*** DATA TO PROCESS
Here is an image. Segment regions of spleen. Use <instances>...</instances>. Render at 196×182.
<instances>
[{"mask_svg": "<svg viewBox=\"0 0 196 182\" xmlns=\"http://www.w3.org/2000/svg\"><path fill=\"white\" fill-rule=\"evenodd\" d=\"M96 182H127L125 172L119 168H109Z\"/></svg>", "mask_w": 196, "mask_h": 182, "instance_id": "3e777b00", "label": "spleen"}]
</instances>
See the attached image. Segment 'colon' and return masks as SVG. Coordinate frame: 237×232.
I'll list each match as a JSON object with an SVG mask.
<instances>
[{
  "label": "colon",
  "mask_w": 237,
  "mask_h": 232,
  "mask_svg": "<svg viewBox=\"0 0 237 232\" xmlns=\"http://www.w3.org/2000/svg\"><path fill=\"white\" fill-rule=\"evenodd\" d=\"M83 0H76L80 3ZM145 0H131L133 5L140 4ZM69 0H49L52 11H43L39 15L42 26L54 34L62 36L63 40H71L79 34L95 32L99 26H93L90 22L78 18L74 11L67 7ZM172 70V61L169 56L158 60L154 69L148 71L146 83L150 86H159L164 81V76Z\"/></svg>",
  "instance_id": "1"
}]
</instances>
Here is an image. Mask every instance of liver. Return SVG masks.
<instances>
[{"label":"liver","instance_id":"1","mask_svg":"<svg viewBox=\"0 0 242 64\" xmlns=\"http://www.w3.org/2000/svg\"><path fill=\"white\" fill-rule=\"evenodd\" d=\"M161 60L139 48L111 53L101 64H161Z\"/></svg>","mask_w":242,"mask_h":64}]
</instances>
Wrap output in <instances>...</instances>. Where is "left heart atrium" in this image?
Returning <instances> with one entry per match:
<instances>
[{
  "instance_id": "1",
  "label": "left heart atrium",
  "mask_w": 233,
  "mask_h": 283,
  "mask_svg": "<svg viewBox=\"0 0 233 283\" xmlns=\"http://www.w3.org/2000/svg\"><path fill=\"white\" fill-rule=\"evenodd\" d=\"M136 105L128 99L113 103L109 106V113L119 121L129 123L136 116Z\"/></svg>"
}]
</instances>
******
**INSTRUCTIONS FOR THE TASK**
In full and without changes, give the data above once more.

**TASK RESULT**
Here is an image. Segment regions of spleen. Use <instances>...</instances>. Render at 196×182.
<instances>
[{"mask_svg": "<svg viewBox=\"0 0 196 182\" xmlns=\"http://www.w3.org/2000/svg\"><path fill=\"white\" fill-rule=\"evenodd\" d=\"M96 182H127L125 172L119 168H109Z\"/></svg>", "mask_w": 196, "mask_h": 182, "instance_id": "3e777b00", "label": "spleen"}]
</instances>
See the attached image. Segment 'colon' and return masks as SVG. Coordinate frame: 237×232.
I'll list each match as a JSON object with an SVG mask.
<instances>
[{
  "label": "colon",
  "mask_w": 237,
  "mask_h": 232,
  "mask_svg": "<svg viewBox=\"0 0 237 232\" xmlns=\"http://www.w3.org/2000/svg\"><path fill=\"white\" fill-rule=\"evenodd\" d=\"M83 0H76L80 3ZM145 0H131L133 5L140 4ZM69 0H49L52 11H43L39 15L42 26L54 34L62 36L63 40H71L79 34L95 32L99 26H93L90 22L78 18L74 11L67 7ZM172 70V61L169 56L158 60L154 69L148 71L146 83L150 86H159L164 81V76Z\"/></svg>",
  "instance_id": "1"
}]
</instances>
Here is an image. Mask every instance of liver. Return SVG masks.
<instances>
[{"label":"liver","instance_id":"1","mask_svg":"<svg viewBox=\"0 0 242 64\" xmlns=\"http://www.w3.org/2000/svg\"><path fill=\"white\" fill-rule=\"evenodd\" d=\"M161 60L139 48L111 53L101 64H161Z\"/></svg>","mask_w":242,"mask_h":64}]
</instances>
Wrap output in <instances>...</instances>. Where is "left heart atrium" in this image?
Returning <instances> with one entry per match:
<instances>
[{
  "instance_id": "1",
  "label": "left heart atrium",
  "mask_w": 233,
  "mask_h": 283,
  "mask_svg": "<svg viewBox=\"0 0 233 283\" xmlns=\"http://www.w3.org/2000/svg\"><path fill=\"white\" fill-rule=\"evenodd\" d=\"M136 105L128 99L113 103L109 106V113L119 121L129 123L136 116Z\"/></svg>"
}]
</instances>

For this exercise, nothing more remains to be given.